In a seperate panel, speakers on the state of protest in South Africa sought to bring to bear their experiences on the ground, the regulatory framework and inequality in the protest space to a room filled with members of partner organisations, NGO’s and members of the press. The presentation was intended to check the pulse of protest in South Africa through anecdotal evidence and a discussion of the available data collated by members. 

Professor Jane Duncan, a senior academic working out of the Journalism Department of the University of Johannesburg and who has worked with SAHA in the past, highlighted the inherent tension between municipalities both granting permission to protesters to march as well as being the source of frustration behind the protest in the first place. As the Regulation of Gatherings Act empowers municipalities to grant permission for protesters, there is the possibility for abuse as municipalities refuse requests for protest which would draw attention to the failures of the municipality. As Professor Duncan illustrated through her own examples, this situation can result in outlandish abuses of power as municipalities silence dissent to keep their failures private.

Ms Shaeera Kalla, the former president of the Wits SRC in 2015 and a leader in the #FeesMustFall movement, was quick to point out the maligned representation of protest in the media.

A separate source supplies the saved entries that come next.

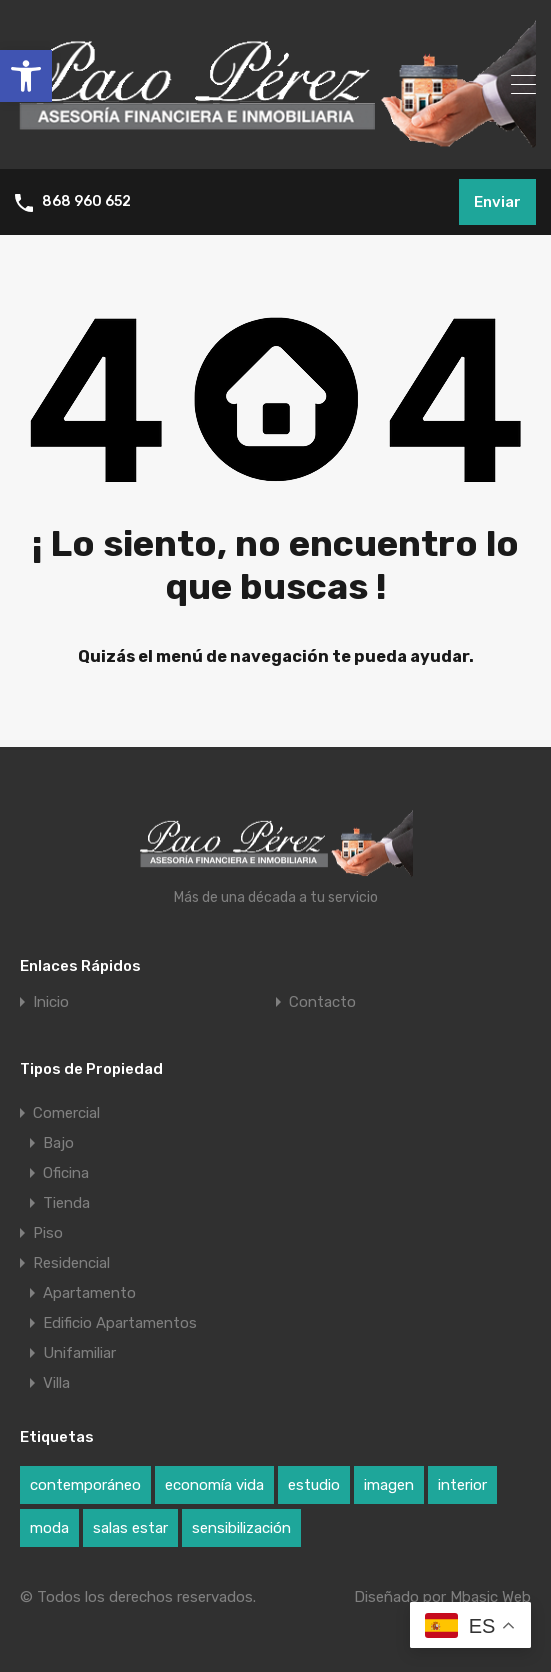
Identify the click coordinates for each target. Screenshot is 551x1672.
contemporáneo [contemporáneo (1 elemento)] (85, 1485)
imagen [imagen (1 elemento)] (389, 1485)
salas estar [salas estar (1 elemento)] (130, 1528)
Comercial (66, 1113)
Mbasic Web (490, 1597)
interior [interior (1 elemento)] (462, 1485)
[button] (26, 76)
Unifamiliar (79, 1353)
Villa (56, 1383)
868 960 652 (86, 202)
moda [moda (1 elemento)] (49, 1528)
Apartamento (89, 1293)
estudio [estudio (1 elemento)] (314, 1485)
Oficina (66, 1173)
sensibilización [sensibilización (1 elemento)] (241, 1528)
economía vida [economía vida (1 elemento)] (214, 1485)
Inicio (51, 1002)
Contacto (322, 1002)
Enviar (497, 202)
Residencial (71, 1263)
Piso (48, 1233)
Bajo (58, 1143)
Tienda (66, 1203)
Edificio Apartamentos (120, 1323)
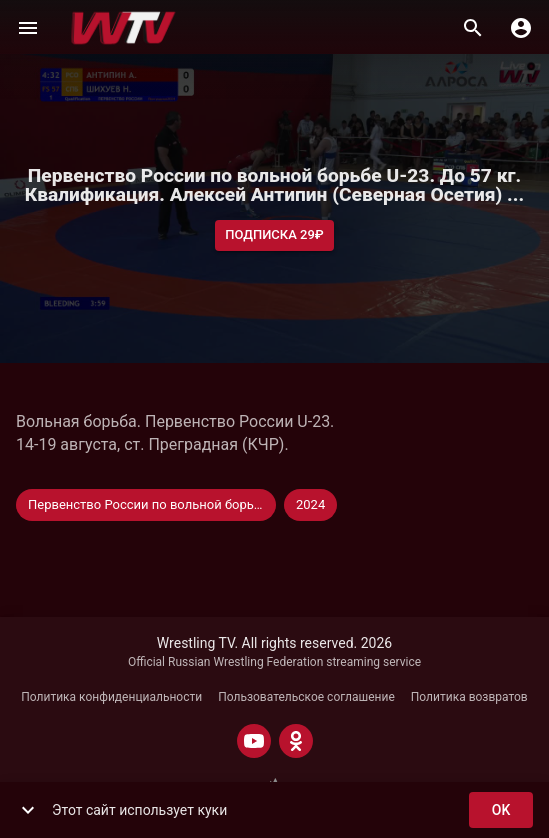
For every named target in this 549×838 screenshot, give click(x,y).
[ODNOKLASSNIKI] (296, 741)
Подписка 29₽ (274, 235)
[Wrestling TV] (123, 28)
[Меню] (28, 28)
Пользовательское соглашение (306, 697)
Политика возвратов (469, 697)
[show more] (28, 810)
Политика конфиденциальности (111, 697)
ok (501, 810)
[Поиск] (473, 28)
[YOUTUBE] (254, 741)
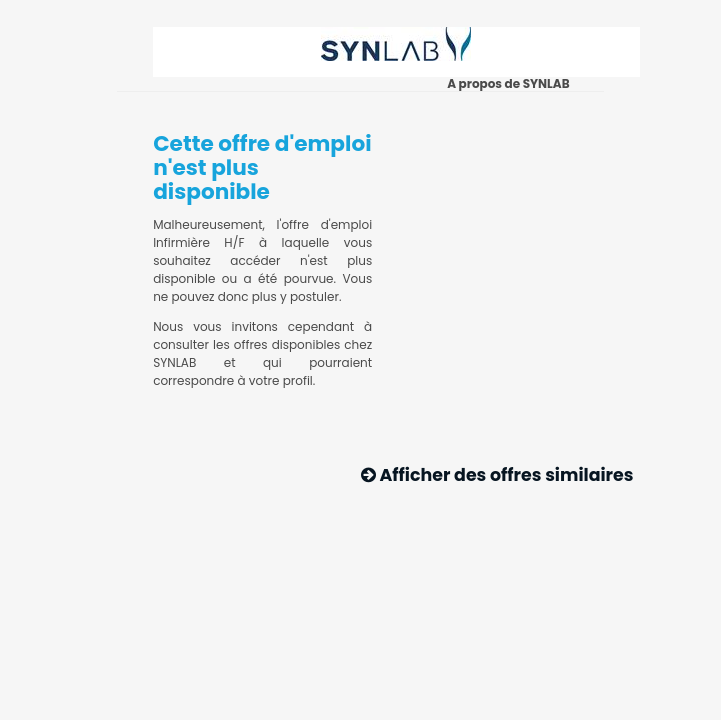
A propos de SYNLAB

The media, she argued, is biased in their representation as it is “only when protests turn violent that the media pay attention.” This failure to concern itself with the reasons behind the protest and not the site of protest is a failure of the media to provide balanced reporting on the state of protest in South Africa.

Ultimately, the panel provided real insight into the state of protest as a generation eager to use their right to protest within a state compromised with its failures to provide services to the people and highlighted the need for SAHA's work in submitting requests to municipalities across the country for records related to the Regulation of Gathering Act. 

In the end the workshop was an example of the fact that access to information is a unique right in that it can be used as a tool to make the exercise of other rights easy such as the right to assemble, demonstrate, picket and petition.